Die zeitgenössische Musik, hauptsächlich des amerikanischen Komponisten Charles Ives (1874 - 1954), der als der Vater der Modernen Musik Amerikas gilt, bildet in der Montage mit dem Bildmaterial eine eigenständige Ebene im Film. Wie bei Albert Kahn überspannt das Werk von Charles Ives einen weiten Bogen, von der europäischen Romantik bis hin zur eigenständigen musikalischen Sprache des modernen Amerika - wenn auch der visionäre formale Reichtum der Musik von Charles Ives erst Jahrzehnte nach ihrem Entstehen erkannt wurde.
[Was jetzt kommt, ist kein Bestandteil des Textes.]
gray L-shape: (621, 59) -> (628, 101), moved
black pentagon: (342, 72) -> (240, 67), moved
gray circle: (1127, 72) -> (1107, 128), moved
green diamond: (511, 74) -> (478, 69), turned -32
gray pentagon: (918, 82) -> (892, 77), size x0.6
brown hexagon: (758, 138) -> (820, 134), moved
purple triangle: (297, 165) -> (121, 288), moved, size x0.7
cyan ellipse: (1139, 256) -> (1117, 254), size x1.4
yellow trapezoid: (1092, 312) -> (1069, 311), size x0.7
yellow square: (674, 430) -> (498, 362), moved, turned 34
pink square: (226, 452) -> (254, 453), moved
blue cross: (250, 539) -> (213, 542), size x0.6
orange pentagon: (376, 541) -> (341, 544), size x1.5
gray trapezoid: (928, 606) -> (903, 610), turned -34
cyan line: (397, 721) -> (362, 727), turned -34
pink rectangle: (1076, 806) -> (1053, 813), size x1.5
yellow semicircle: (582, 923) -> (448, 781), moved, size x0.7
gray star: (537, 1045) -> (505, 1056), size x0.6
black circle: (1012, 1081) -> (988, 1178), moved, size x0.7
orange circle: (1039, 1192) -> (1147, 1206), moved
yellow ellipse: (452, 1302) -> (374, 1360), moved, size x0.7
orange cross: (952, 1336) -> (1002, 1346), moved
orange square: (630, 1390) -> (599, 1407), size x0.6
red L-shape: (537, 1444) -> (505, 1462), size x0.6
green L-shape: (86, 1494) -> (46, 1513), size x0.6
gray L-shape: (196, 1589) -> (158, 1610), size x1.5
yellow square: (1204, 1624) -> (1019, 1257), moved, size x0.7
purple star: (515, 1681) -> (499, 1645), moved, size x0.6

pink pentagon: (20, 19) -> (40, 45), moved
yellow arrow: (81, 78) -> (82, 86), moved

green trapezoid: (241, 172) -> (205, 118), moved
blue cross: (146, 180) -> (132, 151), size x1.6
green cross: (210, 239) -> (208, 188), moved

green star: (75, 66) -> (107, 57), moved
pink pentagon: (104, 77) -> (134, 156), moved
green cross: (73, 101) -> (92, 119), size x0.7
Auch die heutige zum Film komponierte und unter der Leitung von Braxton Blake eingespielte Musik von Albrecht Imbescheid kontrastiert mit ihren Themen und Strukturen Elemente der Musik der Renaissance; Albert Kahn selbst, der in seiner Jugend von einer Karriere als Konzertpianist geträumt hatte, begriff, dem Verständnis der Renaissance von den Beziehungen zwischen Musik und Architektur folgend, die Architektur als 'frozen music'.
Zusammen mit dem teilweise unbekannten dokumentarischen Filmmaterial aus Archiven der USA und der Sowjetunion entwirft der Film ein breit angelegtes Bild vom Aufbruch unserer Industriemoderne, ihren organisatorischen und technologischen Herausforderungen und dem ihr eigenen  Pathos - weitgehend aus der Perspektive der Zeit, ohne dabei Zeitzeugen und objektivierende Sekundärliteratur für die 'Aufklärung' des Zuschauers zu bemühen. Die Aufnahmen zu Albert Kahn Architekt der Moderne  entstanden in Detroit, in Rußland, in Italien und in Deutschland - zum Teil unter erstmaliger Verwendung von Spezialobjektiven für die 35-mm-Filmkamera, wie sie in der Architekturfotografie zum Parallaxenausgleich seit langem üblich sind.
Öffentliche Mittel zur Produktion dieses 35mm-Dokumentarfilms stammen aus einem Bundesfilmpreis, den Dieter Marcello als Produzent und Regisseur für seinen ersten Film American Beauty Ltd. erhielt, und von einem Zuschuß des Ministeriums für Wissenschaft und Kunst Baden-Württemberg.